Fourteen months after "Terminator 3: Rise of the Machines" had its premiere, development of "T4" is in full swing with the same producers aiming to start shooting next year, said Dennis Higgins, a spokesman for financing partner Intermedia.
Talks also are under way with "Terminator 3" director Jonathan Mostow to return for the next sequel, and he is overseeing the draft of a script by writers John Brancato and Michael Ferris, who shared screenplay credits on the last film, Higgins said.
The "Terminator" series ranks as one of the most successful film franchises ever. "Terminator 2: Judgment Day," grossed more than $500 million worldwide after its 1991 release, while "T3" generated $430 million at the global box office.

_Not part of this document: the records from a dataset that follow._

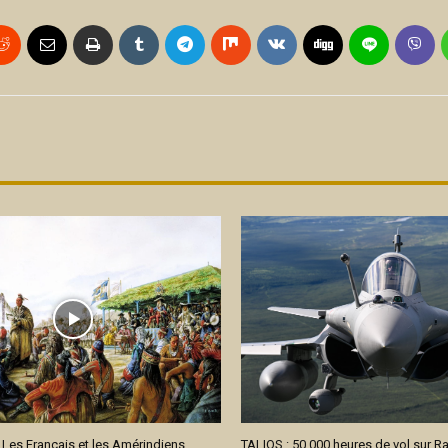
: Les Français et les Amérindiens
TALIOS : 50 000 heures de vol sur Ra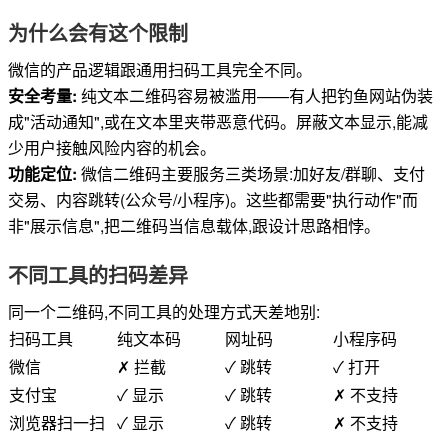
为什么会有这个限制
微信的产品逻辑跟通用扫码工具完全不同。
安全考量:
纯文本二维码容易被滥用——有人把钓鱼网站伪装
成"活动通知",或在文本里夹带恶意代码。屏蔽文本显示,能减
少用户接触风险内容的机会。
功能定位:
微信二维码主要服务三类场景:加好友/群聊、支付
交易、内容跳转(公众号/小程序)。这些都需要"执行动作"而
非"展示信息",把二维码当信息载体,跟设计思路相悖。
不同工具的扫码差异
同一个二维码,不同工具的处理方式天差地别:
扫码工具
纯文本码
网址码
小程序码
微信
✗ 拦截
✓ 跳转
✓ 打开
支付宝
✓ 显示
✓ 跳转
✗ 不支持
浏览器扫一扫
✓ 显示
✓ 跳转
✗ 不支持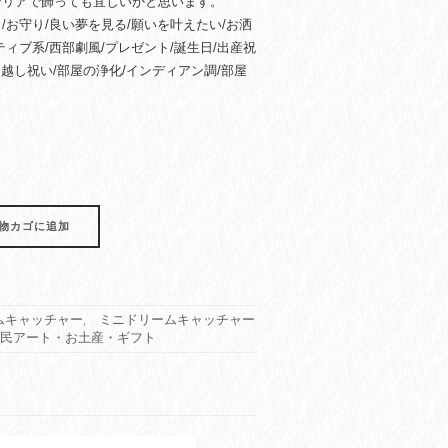
テリアで飾っても宜しいかと思います。
/お守り/良い夢を見る/願いを叶えたい/お洒
ィブ系/西部劇風/プレゼント/誕生日/出産祝
引越し祝い/部屋の浄化/インディアン調/部屋
物カゴに追加
ムキャッチャー
,
ミニドリームキャッチャー
住民アート・お土産・ギフト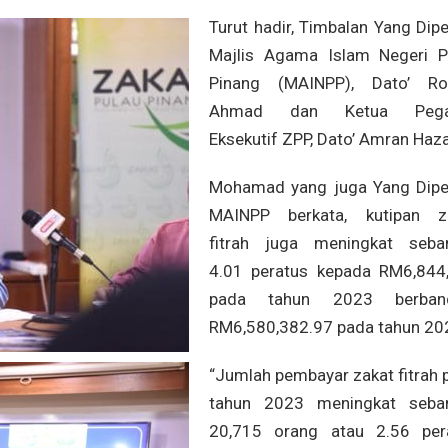
Turut hadir, Timbalan Yang Dip
Majlis Agama Islam Negeri P
Pinang (MAINPP), Dato’ Ro
Ahmad dan Ketua Pega
Eksekutif ZPP, Dato’ Amran Haza
Mohamad yang juga Yang Dipe
MAINPP berkata, kutipan z
fitrah juga meningkat seba
4.01 peratus kepada RM6,844
pada tahun 2023 berband
RM6,580,382.97 pada tahun 20
“Jumlah pembayar zakat fitrah 
tahun 2023 meningkat seba
20,715 orang atau 2.56 per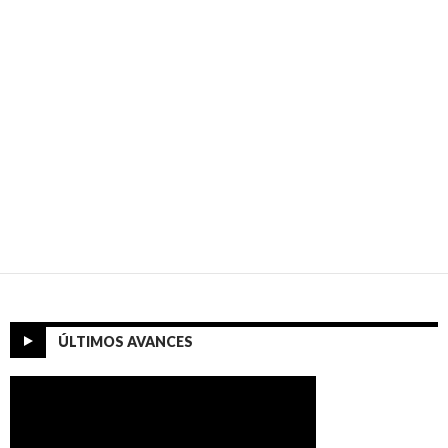
ÚLTIMOS AVANCES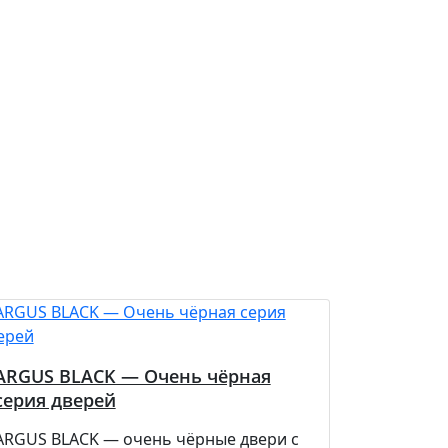
ARGUS BLACK — Очень чёрная
серия дверей
ARGUS BLACK — очень чёрные двери с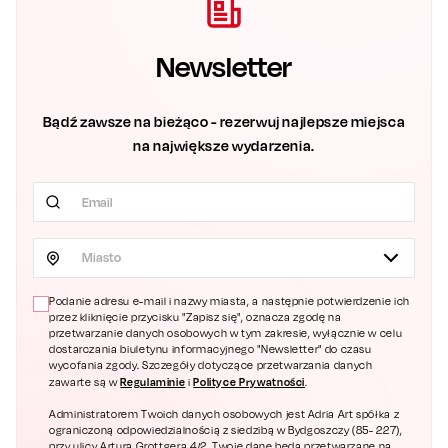
Newsletter
Bądź zawsze na bieżąco - rezerwuj najlepsze miejsca
na największe wydarzenia.
Miasto
Podanie adresu e-mail i nazwy miasta, a następnie potwierdzenie ich
przez kliknięcie przycisku "Zapisz się", oznacza zgodę na
przetwarzanie danych osobowych w tym zakresie, wyłącznie w celu
dostarczania biuletynu informacyjnego "Newsletter" do czasu
wycofania zgody. Szczegóły dotyczące przetwarzania danych
Regulaminie
Polityce Prywatności
zawarte są w
i
.
Administratorem Twoich danych osobowych jest Adria Art spółka z
ograniczoną odpowiedzialnością z siedzibą w Bydgoszczy (85- 227),
przy ulicy Artura Grottgera 4/2. Twoje dane będą przetwarzane na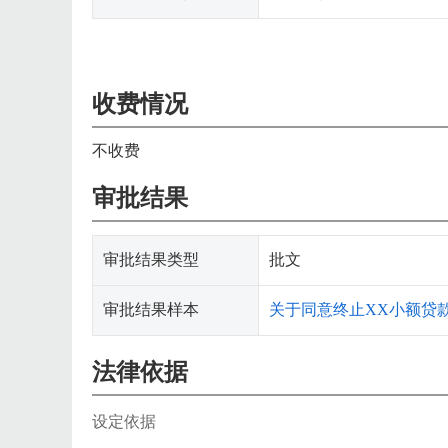
收费情况
不收费
审批结果
审批结果类型
批文
审批结果样本
关于同意终止XX小额贷
法律依据
设定依据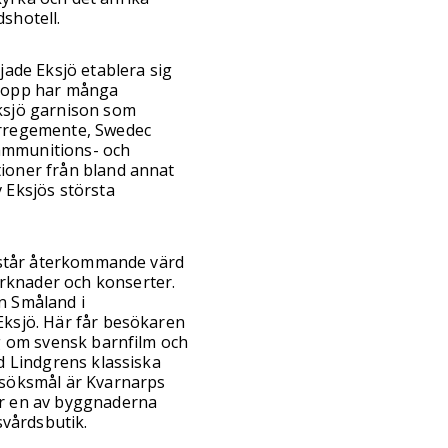
shotell.
jade Eksjö etablera sig
 lopp har många
ksjö garnison som
örregemente, Swedec
ammunitions- och
ioner från bland annat
 Eksjös största
h står återkommande värd
rknader och konserter.
n Småland i
Eksjö. Här får besökaren
ng om svensk barnfilm och
id Lindgrens klassiska
esöksmål är Kvarnarps
är en av byggnaderna
vårdsbutik.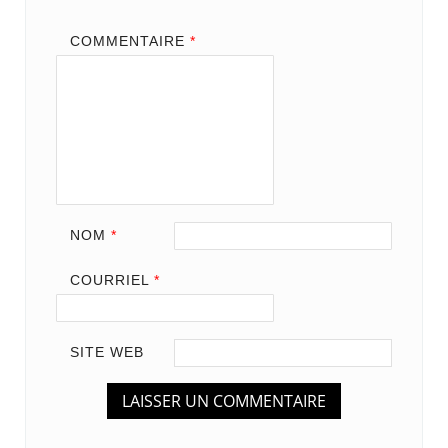
COMMENTAIRE
*
NOM
*
COURRIEL
*
SITE WEB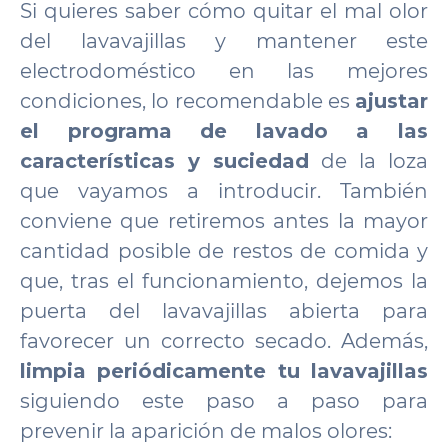
Si quieres saber cómo quitar el mal olor
del lavavajillas y mantener este
electrodoméstico en las mejores
condiciones, lo recomendable es
ajustar
el programa de lavado a las
características y suciedad
de la loza
que vayamos a introducir. También
conviene que retiremos antes la mayor
cantidad posible de restos de comida y
que, tras el funcionamiento, dejemos la
puerta del lavavajillas abierta para
favorecer un correcto secado. Además,
limpia periódicamente tu lavavajillas
siguiendo este paso a paso para
prevenir la aparición de malos olores: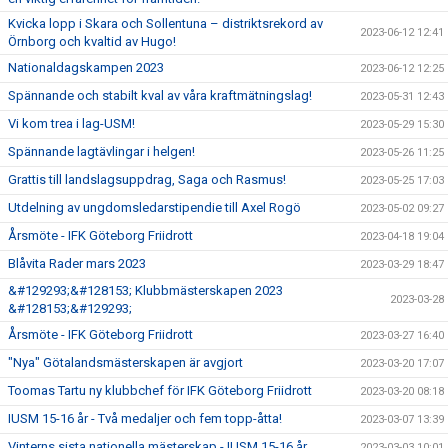
Kvicka lopp i Skara och Sollentuna – distriktsrekord av
2023-06-12 12:41
Örnborg och kvaltid av Hugo!
Nationaldagskampen 2023
2023-06-12 12:25
Spännande och stabilt kval av våra kraftmätningslag!
2023-05-31 12:43
Vi kom trea i lag-USM!
2023-05-29 15:30
Spännande lagtävlingar i helgen!
2023-05-26 11:25
Grattis till landslagsuppdrag, Saga och Rasmus!
2023-05-25 17:03
Utdelning av ungdomsledarstipendie till Axel Rogö
2023-05-02 09:27
Årsmöte - IFK Göteborg Friidrott
2023-04-18 19:04
Blåvita Rader mars 2023
2023-03-29 18:47
&#129293;&#128153; Klubbmästerskapen 2023
2023-03-28
&#128153;&#129293;
Årsmöte - IFK Göteborg Friidrott
2023-03-27 16:40
"Nya" Götalandsmästerskapen är avgjort
2023-03-20 17:07
Toomas Tartu ny klubbchef för IFK Göteborg Friidrott
2023-03-20 08:18
IUSM 15-16 år - Två medaljer och fem topp-åtta!
2023-03-07 13:39
Vinterns sista nationella mästerskap - IUSM 15-16 år
2023-03-03 10:01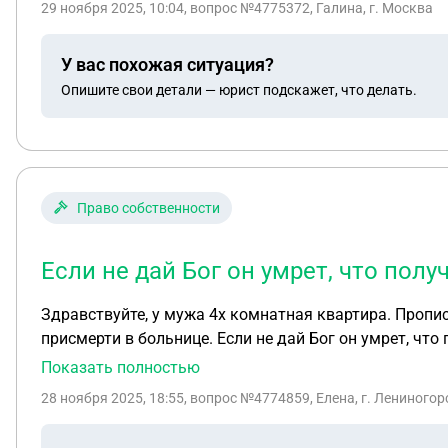
29 ноября 2025, 10:04
, вопрос №4775372, Галина, г. Москва
У вас похожая ситуация?
Опишите свои детали — юрист подскажет, что делать.
Право собственности
Если не дай Бог он умрет, что полу
Здравствуйте, у мужа 4х комнатная квартира. Пропи
присмер
Показать полностью
28 ноября 2025, 18:55
, вопрос №4774859, Елена, г. Лениногор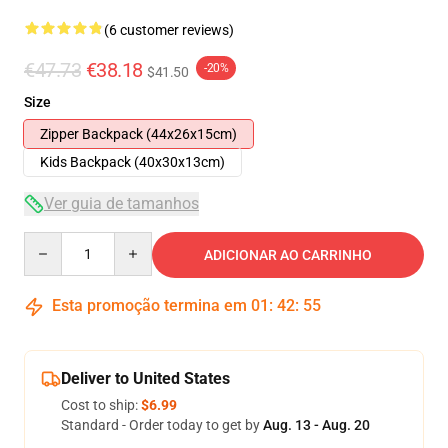
(6 customer reviews)
€47.73
€38.18
-20%
$41.50
Size
Zipper Backpack (44x26x15cm)
Kids Backpack (40x30x13cm)
Ver guia de tamanhos
Quantity
ADICIONAR AO CARRINHO
Esta promoção termina em
01
:
42
:
54
Deliver to United States
Cost to ship:
$6.99
Standard - Order today to get by
Aug. 13 - Aug. 20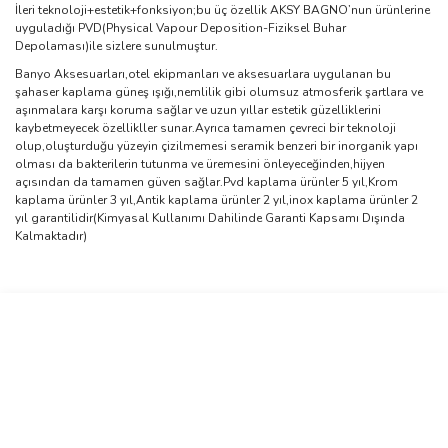
İleri teknoloji+estetik+fonksiyon;bu üç özellik AKSY BAGNO’nun ürünlerine
uyguladığı PVD(Physical Vapour Deposition-Fiziksel Buhar
Depolaması)ile sizlere sunulmuştur.
Banyo Aksesuarları,otel ekipmanları ve aksesuarlara uygulanan bu
şahaser kaplama güneş ışığı,nemlilik gibi olumsuz atmosferik şartlara ve
aşınmalara karşı koruma sağlar ve uzun yıllar estetik güzelliklerini
kaybetmeyecek özellikller sunar.Ayrıca tamamen çevreci bir teknoloji
olup,oluşturduğu yüzeyin çizilmemesi seramik benzeri bir inorganik yapı
olması da bakterilerin tutunma ve üremesini önleyeceğinden,hijyen
açısından da tamamen güven sağlar.Pvd kaplama ürünler 5 yıl,Krom
kaplama ürünler 3 yıl,Antik kaplama ürünler 2 yıl,inox kaplama ürünler 2
yıl garantilidir(Kimyasal Kullanımı Dahilinde Garanti Kapsamı Dışında
Kalmaktadır)
Bu ürünün fiyat bilgisi, resim, ürün açıklamalarında ve diğer
konularda yetersiz gördüğünüz noktaları öneri formunu kullanarak
Bu ürüne ilk yorumu siz yapın!
tarafımıza iletebilirsiniz.
Görüş ve önerileriniz için teşekkür ederiz.
Yorum Yaz
Ürün resmi kalitesiz, bozuk veya görüntülenemiyor.
Ürün açıklamasında eksik bilgiler bulunuyor.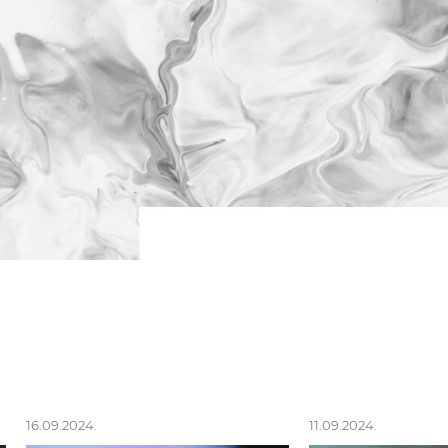
16.09.2024.
11.09.2024.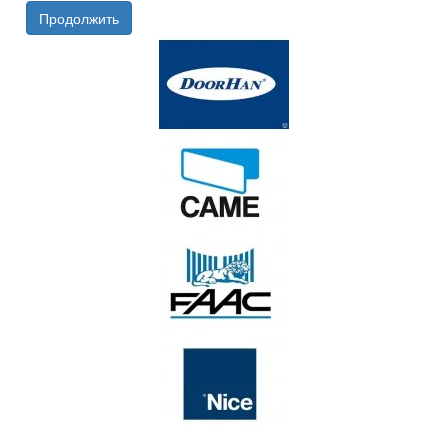
Продолжить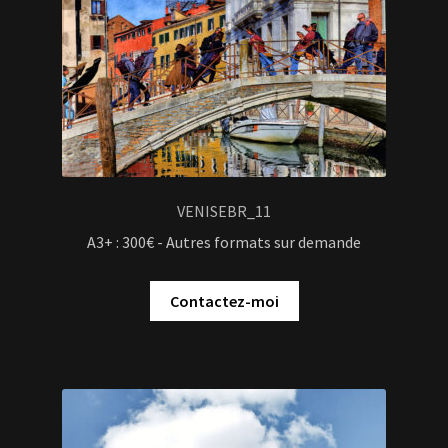
VENISEBR_11
A3+ : 300€ - Autres formats sur demande
Contactez-moi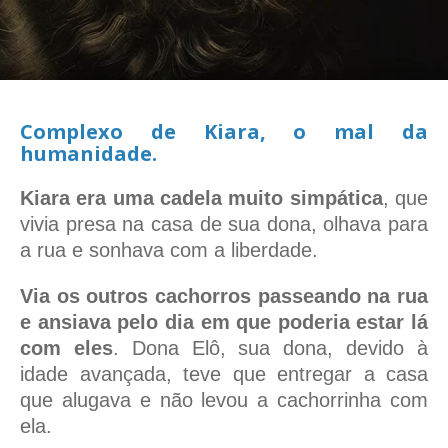
Complexo de Kiara, o mal da
humanidade.
Kiara era uma cadela muito simpática
, que
vivia presa na casa de sua dona, olhava para
a rua e sonhava com a liberdade.
Via os outros cachorros passeando na rua
e ansiava pelo dia em que poderia estar lá
com eles
. Dona Elô, sua dona, devido à
idade avançada, teve que entregar a casa
que alugava e não levou a cachorrinha com
ela.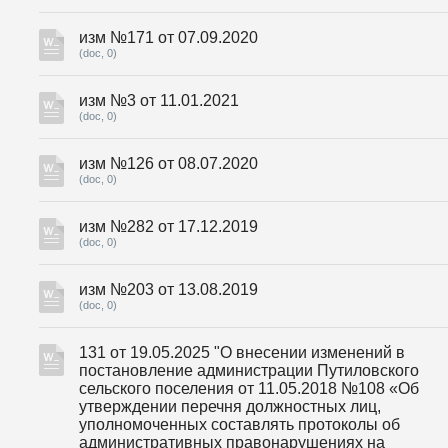
изм №171 от 07.09.2020
(doc, 0)
изм №3 от 11.01.2021
(doc, 0)
изм №126 от 08.07.2020
(doc, 0)
изм №282 от 17.12.2019
(doc, 0)
изм №203 от 13.08.2019
(doc, 0)
131 от 19.05.2025 "О внесении изменений в
постановление администрации Путиловского
сельского поселения от 11.05.2018 №108 «Об
утверждении перечня должностных лиц,
уполномоченных составлять протоколы об
административных правонарушениях на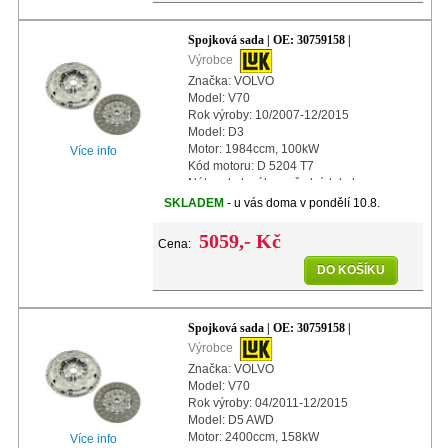
Spojková sada | OE: 30759158 |
Výrobce
Značka: VOLVO
Model: V70
Rok výroby: 10/2007-12/2015
Model: D3
Motor: 1984ccm, 100kW
Více info
Kód motoru: D 5204 T7
Náhon kol: náhon předních kol
Další info: s automatickým nastavením
SKLADEM
- u vás doma v pondělí 10.8.
Průměr: 240mm
5059,- Kč
Cena:
DO KOŠÍKU
Spojková sada | OE: 30759158 |
Výrobce
Značka: VOLVO
Model: V70
Rok výroby: 04/2011-12/2015
Model: D5 AWD
Motor: 2400ccm, 158kW
Více info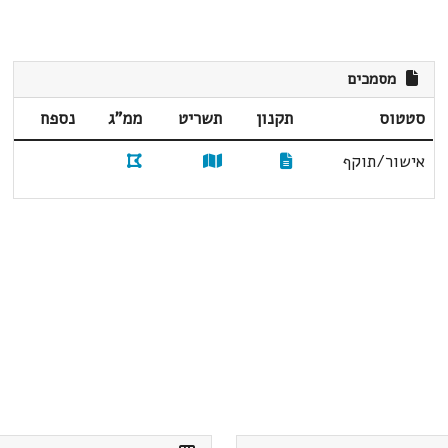
מסמכים
סטטוס
תקנון
תשריט
ממ"ג
נספח
אישור/תוקף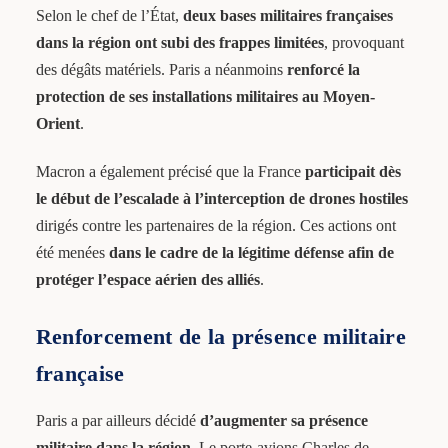
Selon le chef de l’État,
deux bases militaires françaises
dans la région ont subi des frappes limitées
, provoquant
des dégâts matériels. Paris a néanmoins
renforcé la
protection de ses installations militaires au Moyen-
Orient
.
Macron a également précisé que la France
participait dès
le début de l’escalade à l’interception de drones hostiles
dirigés contre les partenaires de la région. Ces actions ont
été menées
dans le cadre de la légitime défense afin de
protéger l’espace aérien des alliés
.
Renforcement de la présence militaire
française
Paris a par ailleurs décidé
d’augmenter sa présence
militaire dans la région
. Le porte-avions Charles de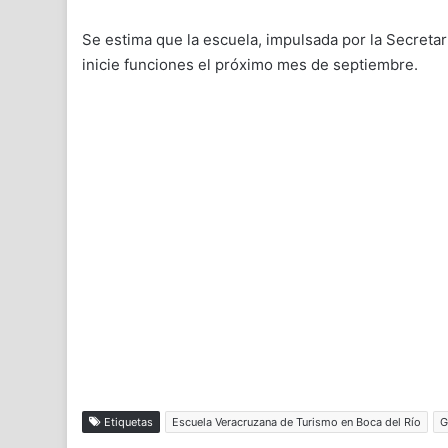
Se estima que la escuela, impulsada por la Secretar
inicie funciones el próximo mes de septiembre.
Etiquetas
Escuela Veracruzana de Turismo en Boca del Río
G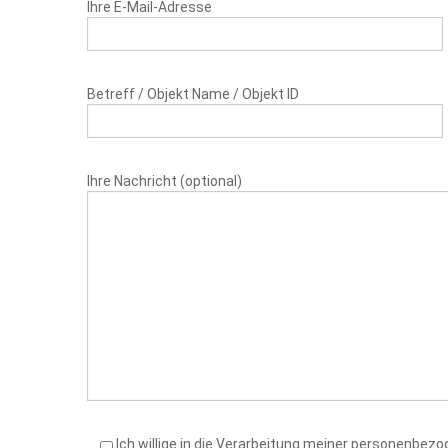
Ihre E-Mail-Adresse
Betreff / Objekt Name / Objekt ID
Ihre Nachricht (optional)
Ich willige in die Verarbeitung meiner personenbe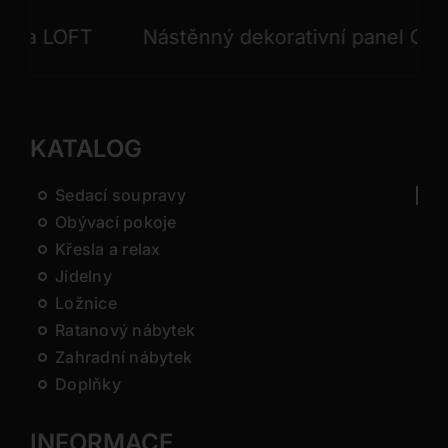
 LOFT
Nástěnný dekorativní panel GONG
KATALOG
Sedací soupravy
Obývací pokoje
Křesla a relax
Jídelny
Ložnice
Ratanový nábytek
Zahradní nábytek
Doplňky
INFORMACE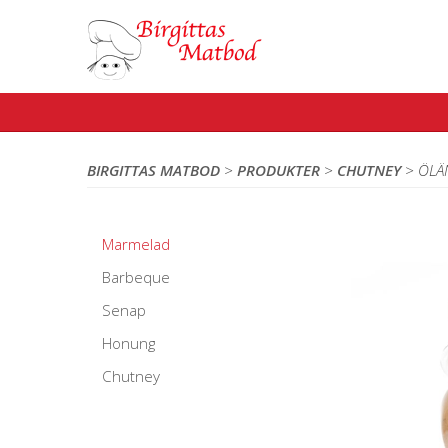
BIRGITTAS MATBOD
>
PRODUKTER
>
CHUTNEY
>
ÖLÄ
Marmelad
Barbeque
Senap
Honung
Chutney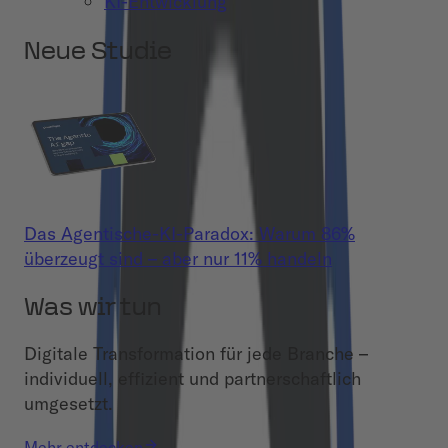
KI-Entwicklung
Neue Studie
Das Agentische-KI-Paradox: Warum 86%
überzeugt sind – aber nur 11% handeln
Was wir tun
Digitale Transformation für jede Branche –
individuell, effizient und partnerschaftlich
umgesetzt.
Mehr entdecken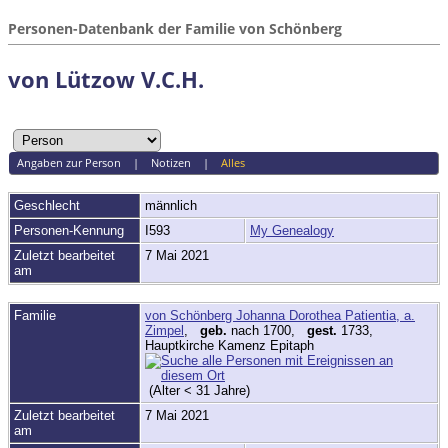
Personen-Datenbank der Familie von Schönberg
von Lützow V.C.H.
Angaben zur Person
|
Notizen
|
Alles
Geschlecht
männlich
Personen-Kennung
I593
My Genealogy
Zuletzt bearbeitet
7 Mai 2021
am
Familie
von Schönberg Johanna Dorothea Patientia, a.
Zimpel
,
geb.
nach 1700,
gest.
1733,
Hauptkirche Kamenz Epitaph
(Alter < 31 Jahre)
Zuletzt bearbeitet
7 Mai 2021
am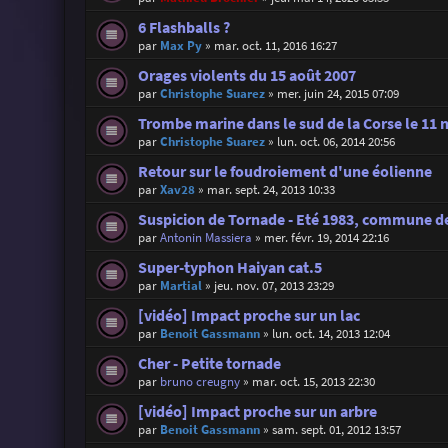
6 Flashballs ?
par
Max Py
»
mar. oct. 11, 2016 16:27
Orages violents du 15 août 2007
par
Christophe Suarez
»
mer. juin 24, 2015 07:09
Trombe marine dans le sud de la Corse le 11 
par
Christophe Suarez
»
lun. oct. 06, 2014 20:56
Retour sur le foudroiement d'une éolienne
par
Xav28
»
mar. sept. 24, 2013 10:33
Suspicion de Tornade - Eté 1983, commune de
par
Antonin Massiera
»
mer. févr. 19, 2014 22:16
Super-typhon Haiyan cat.5
par
Martial
»
jeu. nov. 07, 2013 23:29
[vidéo] Impact proche sur un lac
par
Benoit Gassmann
»
lun. oct. 14, 2013 12:04
Cher - Petite tornade
par
bruno creugny
»
mar. oct. 15, 2013 22:30
[vidéo] Impact proche sur un arbre
par
Benoit Gassmann
»
sam. sept. 01, 2012 13:57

One question producers have is whether Schwarzenegger can tear himself away from the demands of state government long enough to return as the virtually indestructible, lead-slinging cyborg from the future.
The Austrian-born actor-turned-politician clinched a record $30 million salary to reprise his signature film role in "T3."
"We're certainly talking to Arnold and his people," Higgins said. "He obviously has a day job that he has to take into consideration. But we're talking to him."
A source close to the production acknowledged that it was unlikely that Schwarzenegger would be available to star, but said producers hoped that he could play a "minor role."
Schwarzenegger's personal financial advisor Paul Wachter said, "It is not even on our radar screen ... Arnold is signing bills." He did not rule a possible cameo appearance but added, "Is it is realistic that while he is in office, he takes a starring role? Hardly."
Schwarzenegger, who assumed office as governor in November, has said he would put his Hollywood career on hold while in office and focus on the business of the state.